■ Work to be completed: Copy all the records word for word, apart from any pictures.

[Extracted page text data]
────────────────────────────────────────

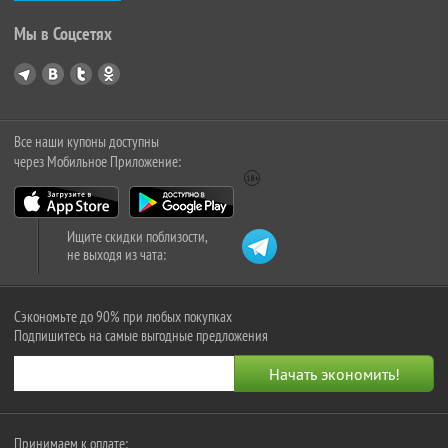
Мы в Соцсетях
Все наши купоны доступны
через Мобильное Приложение:
Ищите скидки поблизости,
не выходя из чата:
Сэкономьте до 90% при любых покупках
Подпишитесь на самые выгодные предложения
Принимаем к оплате:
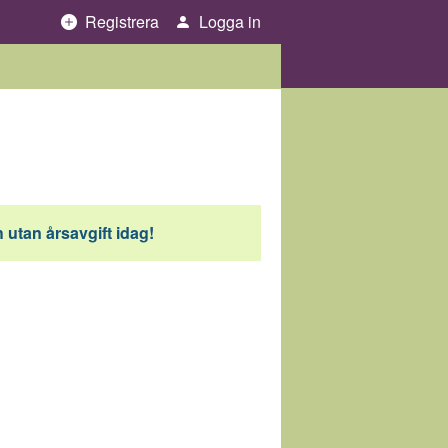
Registrera
Logga in
 utan årsavgift idag!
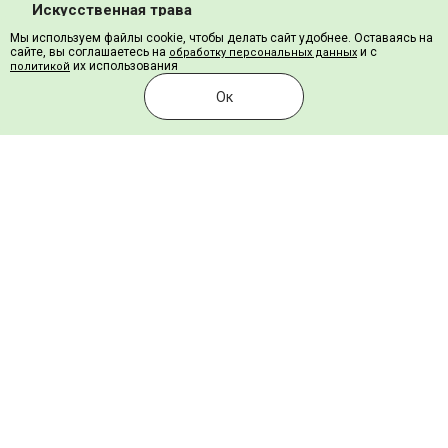
Искусственная трава
Мы используем файлы cookie, чтобы делать сайт удобнее. Оставаясь на
Декоративная
сайте, вы соглашаетесь на
и с
обработку персональных данных
их использования
политикой
Ландшафтная
Ок
Для детских площадок
Для футбола
Для мини футбола
Для тенниса
Для хоккея
Падел корт
Сопутствующие товары
Шовная лента
Нетканый геотекстиль
Клей для искусственной травы
Резиновая крошка для засыпки
Песок для засыпки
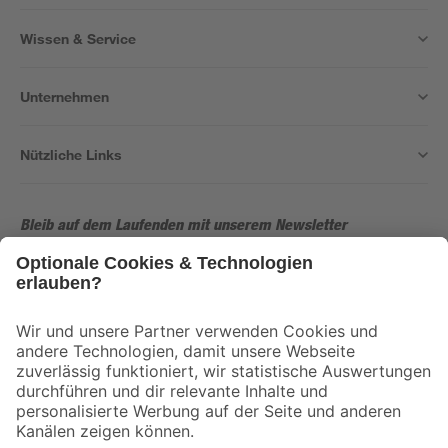
Wissen & Service
Unternehmen
Nützliche Links
Bleib auf dem Laufenden mit unserem Newsletter
Der toom Newsletter: Keine Angebote und Aktionen mehr verpassen!
Zur Newsletter Anmeldung
Folge uns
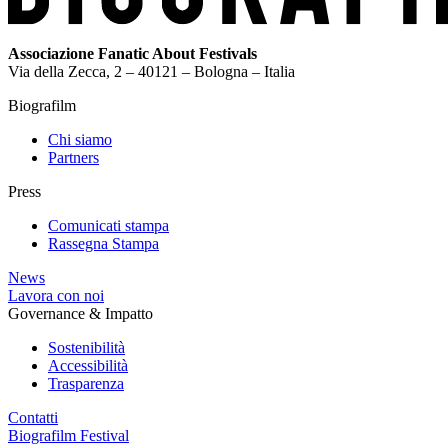
Associazione Fanatic About Festivals
Via della Zecca, 2 – 40121 – Bologna – Italia
Biografilm
Chi siamo
Partners
Press
Comunicati stampa
Rassegna Stampa
News
Lavora con noi
Governance & Impatto
Sostenibilità
Accessibilità
Trasparenza
Contatti
Biografilm Festival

────────────────────────────────────────

■ Response area:
Мы в Соцсетях
Все наши купоны доступны
через Мобильное Приложение:
Ищите скидки поблизости,
не выходя из чата:
Сэкономьте до 90% при любых покупках
Подпишитесь на самые выгодные предложения
Принимаем к оплате:
Registrera
Logga in
 utan årsavgift idag!
Искусственная трава
Мы используем файлы cookie, чтобы делать сайт удобнее. Оставаясь на
Декоративная
сайте, вы соглашаетесь на
и с
обработку персональных данных
их использования
политикой
Ландшафтная
Ок
Для детских площадок
Для футбола
Для мини футбола
Для тенниса
Для хоккея
Падел корт
Сопутствующие товары
Шовная лента
Нетканый геотекстиль
Клей для искусственной травы
Резиновая крошка для засыпки
Песок для засыпки
Wissen & Service
Unternehmen
Nützliche Links
Bleib auf dem Laufenden mit unserem Newsletter
Der toom Newsletter: Keine Angebote und Aktionen mehr verpassen!
Zur Newsletter Anmeldung
Folge uns
Associazione Fanatic About Festivals
Via della Zecca, 2 – 40121 – Bologna – Italia
Biografilm
Chi siamo
Partners
Press
Comunicati stampa
Rassegna Stampa
News
Lavora con noi
Governance & Impatto
Sostenibilità
Accessibilità
Trasparenza
Contatti
Biografilm Festival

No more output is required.